TRAIN_COMPUTE = MACHINE_TYPE + "-" + VCPU
print("Train machine type", TRAIN_COMPUTE)

MACHINE_TYPE = "n1-standard"

VCPU = "4"
DEPLOY_COMPUTE = MACHINE_TYPE + "-" + VCPU
print("Deploy machine type", DEPLOY_COMPUTE)

## Introduction to Vertex AI Model Monitoring

Vertex AI Model Monitoring is supported for AutoML tabular models and custom tabular models. You can monitor for skewness and drift detection of the features in the inbound prediction requests or the feature attributions (Explainable AI) in the outbound prediction responses. In other words, you monitor the distribution of the attributions that quantify feature contributions to the output (predictions).

The following are the basic steps to enable model monitoring:

1. Deploy a Vertex AI AutoML or custom tabular model to a Vertex AI endpoint.
2. Configure a model monitoring specification.
3. Upload the model monitoring specification to the Vertex AI endpoint.
4. Upload schema or use automatic generation of the *input schema* for parsing.
5. For feature skewness detection, upload the training data. This enables automatic generation of the feature distributions.
6. For feature attributions, upload the corresponding Vertex Explainable AI specification.

Once configured, you can enable/disable monitoring, change alerts and update the model monitoring configuration. 

When model monitoring is enabled, the sampled incoming prediction requests are logged into a BigQuery table. The input feature values contained in the logged requests are then analyzed for skewness or drift on a specified interval basis. You set a sampling rate to monitor a subset of the production inputs to the model, and the monitoring interval.

The model monitoring service needs to know how to parse the feature values, which is referred to as the input schema. For AutoML tabular models, the input schema is automatically generated. For custom tabular models, the service attempts to automatically derive the input schema from the first 1000 prediction requests. Alternatively, one can upload the input schema.

For skewness detection, the monitoring service requires a baseline for the statistical distribution of values in the training data. For AutoML tabular models this is automatically derived. For custom tabular models, you upload the training data to the service, and have the service automatically derive the distribution.

For skewness and drift detection in feature attributions, you're required to enable Vertex Explainable AI feature for your deployed custom tabular models. For AutoML models, Vertex Explainable AI is automatically enabled.

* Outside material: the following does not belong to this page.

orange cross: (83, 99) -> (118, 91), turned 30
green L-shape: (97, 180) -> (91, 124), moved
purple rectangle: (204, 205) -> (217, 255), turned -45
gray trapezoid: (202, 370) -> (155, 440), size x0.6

Learn more about [Introduction to Vertex AI Model Monitoring](https://cloud.google.com/vertex-ai/docs/model-monitoring/overview).

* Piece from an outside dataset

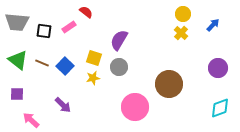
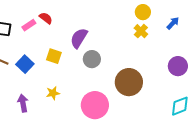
red semicircle: (86, 12) -> (46, 18), moved
gray circle: (119, 67) -> (92, 59), moved
yellow star: (93, 78) -> (53, 93), moved
purple arrow: (63, 105) -> (23, 103), turned -144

### Upload the model artifacts to Vertex AI Model Registry

First, upload the pre-trained custom tabular model artifacts as a Vertex AI model resource using the `upload()` method, with the following parameters:

- `display_name`: The human readable name for the model resource.
- `artifact_uri`: The Cloud Storage location of the model artifacts.
- `serving_container_image`: The serving container image to use when the model is deployed to a Vertex AI endpoint resource.
- `sync`: Whether to wait for the process to complete, or return immediately (async).

In [None]:
MODEL_ARTIFACT_URI = "gs://mco-mm/churn"

model = aiplatform.Model.upload(
    display_name="churn",
    artifact_uri=MODEL_ARTIFACT_URI,
    serving_container_image_uri=DEPLOY_IMAGE,
    sync=True,
)

print(model)

### Deploy the model to an endpoint

Next, deploy your Vertex AI model resource to a Vertex AI endpoint resource using the `deploy()` method, with the following parameters:

- `deploy_model_display`: The human reable name for the deployed model.
- `machine_type`: The machine type for each VM node instance.
- `min_replica_count`: The minimum number of nodes to provision for auto-scaling.
- `max_replica_count`: The maximum number of nodes to provision for auto-scaling.
- `accelerator_type`: The type, if any, of GPU accelators per provisioned node.
- `accelrator_count`: The number, if any, of GPU accelators per provisioned node.

In [None]:
MIN_NODES = 1
MAX_NODES = 1

if GPU:
    endpoint = model.deploy(
        deployed_model_display_name="churn",
        machine_type=DEPLOY_COMPUTE,
        min_replica_count=MIN_NODES,
        max_replica_count=MAX_NODES,
        accelerator_type=DEPLOY_GPU.name,
        accelerator_count=DEPLOY_NGPU,
    )
else:
    endpoint = model.deploy(
        deployed_model_display_name="churn",
        machine_type=DEPLOY_COMPUTE,
        min_replica_count=MIN_NODES,
        max_replica_count=MAX_NODES,
    )

## Configure a monitoring job

Configuring the monitoring job consists of the following specifications:

- `alert_config`: The email address(es) that are supposed to receive the monitoring alerts.
- `schedule_config`: The time window to analyze predictions.
- `logging_sampling_strategy`: The rate for sampling prediction requests. 
- `drift_config`: The features and drift thresholds to monitor.
- `skew_config`: The features and skewness thresholds to monitor.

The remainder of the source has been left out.